Pie's a shiny new shop in the town of Loughton, way out east on the Central Line in greater London. It has a few tables for eating in - full on the day - and a solitary table out front on the broad sidewalk. I suspect it has wider aspirations, given that its Facebook and Twitter accounts are named PieLondon.
First things first: the pies are good. Buttery, crisp crust with ample filling on the medium size serving. The steak and mushroom was classic, well-rounded and rich, but not more. The chicken, leek, and ham, on the other hand, was a standout, with a lovely, light wholegrain mustard sauce to bring it all together. Sweets were forgettable, and would have been improved by taking a note from the savory pies and being made in more delicate or distinctive crusts.
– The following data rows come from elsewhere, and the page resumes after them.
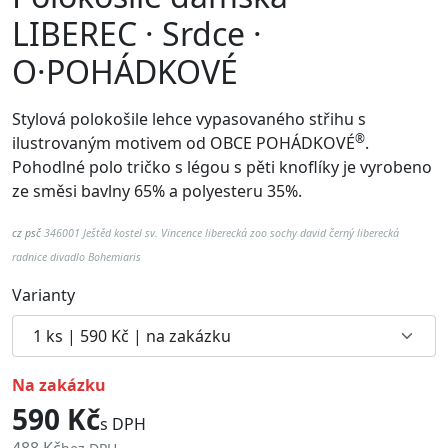
LIBEREC · Srdce ·
O·POHÁDKOVÉ
Stylová polokošile lehce vypasovaného střihu s
®
ilustrovaným motivem od
OBCE POHÁDKOVÉ
.
Pohodlné p
olo tričko s légou s pěti knoflíky je vyrobeno
ze směsi bavlny 65% a polyesteru 35%.
cz psč
346001 Ještěd kostel sv. Vincence liberecká zoo sochy david černý liberecká
radnice divadlo Bohemiaris
Varianty
na zakázku
590 Kč
s DPH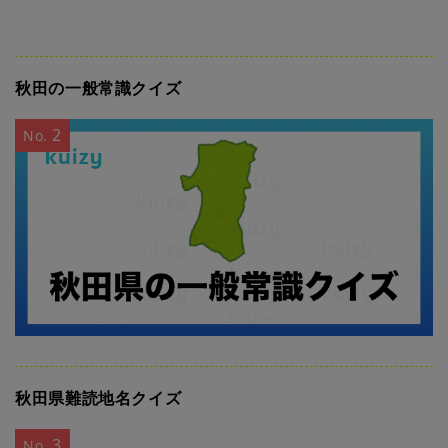
秋田の一般常識クイズ
2
No.
秋田県難読地名クイズ
3
No.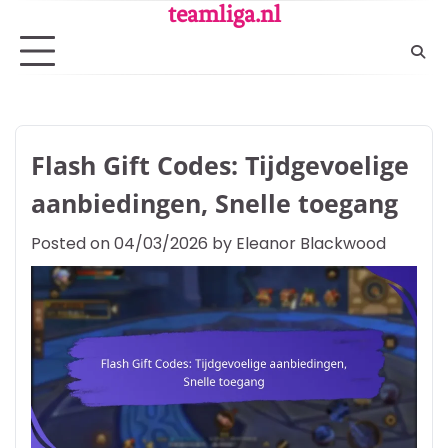
Skip
teamliga.nl
to
content
Flash Gift Codes: Tijdgevoelige
aanbiedingen, Snelle toegang
Posted on
04/03/2026
by
Eleanor Blackwood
As was, bland pastry enveloped a nicely smooth chocolate-hazelnut mousse whose flavor couldn't quite counterbalance the crust. Equally bland pastry and crisp meringue shrounded an intense layer of Jolly Ranger flavor-like lemon-passionfruit filling. They looked very pretty at least.
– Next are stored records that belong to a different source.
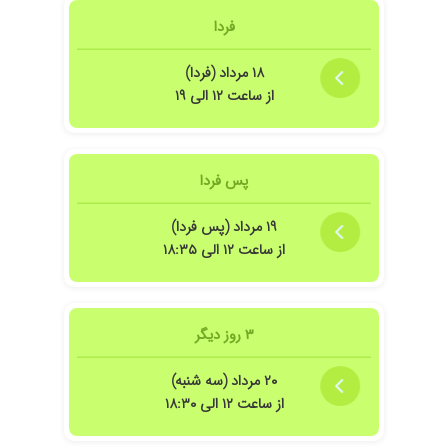
فردا
۱۸ مرداد (فردا)
از ساعت ۱۲ الی ۱۹
پس فردا
۱۹ مرداد (پس فردا)
از ساعت ۱۲ الی ۱۸:۳۵
۳ روز دیگر
۲۰ مرداد (سه شنبه)
از ساعت ۱۲ الی ۱۸:۳۰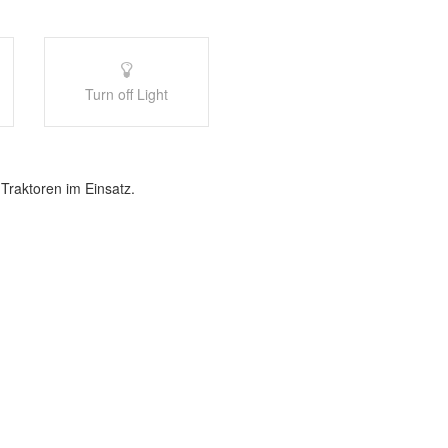
Turn off Light
Traktoren im Einsatz.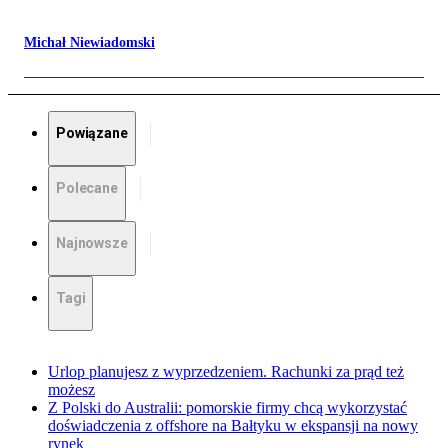
Michał Niewiadomski
Powiązane
Polecane
Najnowsze
Tagi
Urlop planujesz z wyprzedzeniem. Rachunki za prąd też
możesz
Z Polski do Australii: pomorskie firmy chcą wykorzystać
doświadczenia z offshore na Bałtyku w ekspansji na nowy
rynek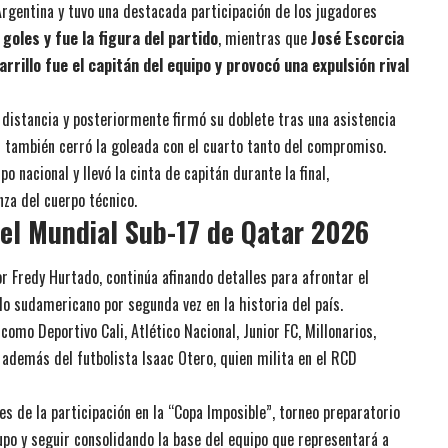
 Argentina y tuvo una destacada participación de los jugadores
oles y fue la figura del partido
, mientras que
José Escorcia
arrillo fue el capitán del equipo y provocó una expulsión rival
istancia y posteriormente firmó su doblete tras una asistencia
al también cerró la goleada con el cuarto tanto del compromiso.
po nacional y llevó la cinta de capitán durante la final,
za del cuerpo técnico.
el Mundial Sub-17 de Qatar 2026
r Fredy Hurtado, continúa afinando detalles para afrontar el
ulo sudamericano por segunda vez en la historia del país.
omo Deportivo Cali, Atlético Nacional, Junior FC, Millonarios,
 además del futbolista Isaac Otero, quien milita en el RCD
s de la participación en la “Copa Imposible”, torneo preparatorio
rupo y seguir consolidando la base del equipo que representará a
Inside, the counter is a visual combination of pastry store, jewelry store, and bank. Large, solid glass cases filled jewel-like with hot or cold pastries, sweet and savory, cut a line down the edge of the countertop. (Photo) The gaps between the cases, bank cashier-like, are the windows of opportunity for ordering. The signage is poor: pies hide the bottom half of their labels, and the hot pies are cryptically flagged with abbreviations whose entirety is divided between the two halves of the sticker wrapped around a toothpick. Fortunately, there's a flier - for the astute - to read in compensation.
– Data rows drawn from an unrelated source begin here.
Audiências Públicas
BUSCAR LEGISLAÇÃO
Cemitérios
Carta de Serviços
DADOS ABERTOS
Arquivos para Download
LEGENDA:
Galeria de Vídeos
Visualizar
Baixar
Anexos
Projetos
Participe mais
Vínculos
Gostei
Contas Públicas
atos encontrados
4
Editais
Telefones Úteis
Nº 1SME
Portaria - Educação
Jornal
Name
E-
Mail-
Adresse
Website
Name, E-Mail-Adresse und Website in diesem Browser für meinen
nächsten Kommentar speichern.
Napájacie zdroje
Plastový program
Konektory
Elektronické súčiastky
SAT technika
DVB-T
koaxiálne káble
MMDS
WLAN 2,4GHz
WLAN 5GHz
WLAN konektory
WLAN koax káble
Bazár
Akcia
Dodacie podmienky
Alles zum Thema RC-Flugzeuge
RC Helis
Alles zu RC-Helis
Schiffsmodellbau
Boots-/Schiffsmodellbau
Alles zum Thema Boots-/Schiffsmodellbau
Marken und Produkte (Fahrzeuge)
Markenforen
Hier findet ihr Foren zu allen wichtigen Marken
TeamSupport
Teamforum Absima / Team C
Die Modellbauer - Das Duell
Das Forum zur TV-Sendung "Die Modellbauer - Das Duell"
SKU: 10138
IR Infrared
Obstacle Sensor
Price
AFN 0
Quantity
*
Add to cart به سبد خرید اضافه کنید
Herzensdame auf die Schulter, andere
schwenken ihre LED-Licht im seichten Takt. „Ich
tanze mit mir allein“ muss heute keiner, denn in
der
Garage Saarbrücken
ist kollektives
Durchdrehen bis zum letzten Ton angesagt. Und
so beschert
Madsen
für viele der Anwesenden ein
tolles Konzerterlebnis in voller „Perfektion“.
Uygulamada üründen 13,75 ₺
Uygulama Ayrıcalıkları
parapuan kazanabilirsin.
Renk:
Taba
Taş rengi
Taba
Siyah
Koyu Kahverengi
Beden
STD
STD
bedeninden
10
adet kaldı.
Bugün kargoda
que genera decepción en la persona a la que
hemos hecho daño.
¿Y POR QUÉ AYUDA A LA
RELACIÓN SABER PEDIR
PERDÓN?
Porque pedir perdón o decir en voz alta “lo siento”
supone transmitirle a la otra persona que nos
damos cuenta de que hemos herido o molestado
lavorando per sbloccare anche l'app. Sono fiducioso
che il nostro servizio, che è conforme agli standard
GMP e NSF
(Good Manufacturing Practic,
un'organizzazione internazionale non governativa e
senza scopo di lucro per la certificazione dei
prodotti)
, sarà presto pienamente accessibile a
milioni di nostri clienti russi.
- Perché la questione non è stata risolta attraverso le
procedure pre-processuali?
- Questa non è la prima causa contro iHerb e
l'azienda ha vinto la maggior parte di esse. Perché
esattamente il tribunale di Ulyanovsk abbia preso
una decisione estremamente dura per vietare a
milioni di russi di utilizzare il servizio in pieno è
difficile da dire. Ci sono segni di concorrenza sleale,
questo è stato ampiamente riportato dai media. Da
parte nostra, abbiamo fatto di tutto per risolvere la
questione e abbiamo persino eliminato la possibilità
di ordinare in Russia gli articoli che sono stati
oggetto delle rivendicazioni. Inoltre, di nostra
Food options include three sizes of pie, from miniature to small dinner party, mashed and baked potatoes, mashed and baked squash, substantial salads, drinks - hot and cold - and a beautiful array of sweets, some of which might be more memorable than the ones we had. Some of it's for takeaway, especially the mash already in plastic containers and larger pies. It's not cheap, with the medium pies priced at £4.75, but it's not trying to compete with Gregg's. If it gets its signage and intimidating countertop act together, this could be long-term competition for the likes of Square Pie.